I recently had heart-to-heart conversations with three teenage clients about their fathers. I found it interesting that, though they don’t know each other or come from the same part of the country, they shared a common theme: they struggle with the hurt of not feeling loved by their fathers. I have also communicated with some of their fathers and learned they struggle with wanting to connect to their daughters but don’t know how. Human beings are the one species on this planet that die without this significant need: emotional connection.
In my years of counseling the men who were brave enough to enter my office and engage with me, I have come to a deeper understanding and appreciation for a man’s heart, especially when he is a father. Many times men don’t behave as though they have a heart or really care about their children. Some of the men I worked with have jobs that take them away from their families for long periods of time. They shared the relationship difficulties with their wives due to their long absences but don’t know what else to do to make a living. They feel caught in a no-win vice because one of the ways men care about their families is financially. The downside of this is that their absence doesn’t seem to make the heart grow fonder, instead it creates emotional distance with their wife and children. They feel trapped and misunderstood.

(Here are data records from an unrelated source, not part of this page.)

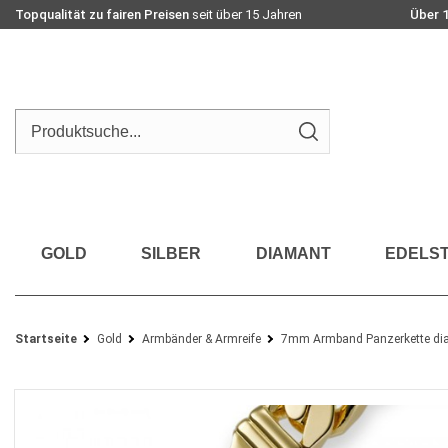
Topqualität zu fairen Preisen
seit über 15 Jahren
Über 
GOLD
SILBER
DIAMANT
EDELST
Startseite
Gold
Armbänder & Armreife
7mm Armband Panzerkette dia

Males in our culture have been conditioned to hide their emotions. I see evidence that this is changing but it is s-l-o-w. In my counseling room, I have been honored by the courage and strength of the men I have worked with who bare their souls and show their emotions to me. They have taught me that men do love and love very deeply. But they have also received overwhelmingly, strong, and repetitive messages not to show it. They are tortured between the love and desire they have to be with their families and the need to provide financially for them. I, like most women, have had to develop the perception to see beyond this male armor and see their struggle within. I know we have our justifiable reasons for our blindness, which are beyond the scope of this article. However, women need to become more aware of how history and culture have written on and imprisoned the male of our species as well as women.
I’m glad that I have been willing to shift my perspective where men are concerned as they have reached out to me. I am able to help them understand their own unrequited, legitimate emotional needs. With that understanding, they can reach out with their hearts to their daughters, disengaging from feeling helpless in the face of their daughters’ emotional intensity. They learn that emotional courage is just as strong as physical courage.
They are willing to understand that their daughters need their calm understanding, their acknowledgement of their feelings (that don’t need fixing), sharing with them their thoughts, and feelings about life, and reassurance that they will be there for them no matter what. They come to understand the strength of their love, relaxing into getting to know and appreciate their daughters. They let the light of love shine from their eyes so their daughters see that reflection. It is the reflection of acceptance from the most important man in a girl’s life: her father. It is the one she will measure all significant male relationships from as well as her relationship with herself.
Though this articles focus has been on a girl’s relationship with her father, it is in no way meant to discount or minimize the importance of a boy’s relationship with his father. The emotional needs of a boy are as important as that of a girl’s and when a man can connect to his heart he can model for his son that to be a ‘real man,’ it is okay to have a emotions and express that part of one’s self as well as physical or cognitive strength.
We often underestimate the power of a father’s relationship to their children. It can hurt or heal. Both last a lifetime and establish the foundation for their children’s relationships lifelong. On this Fathers’ Day may you reach out and show your children the love you have for them. They need to hear it, know it and feel it.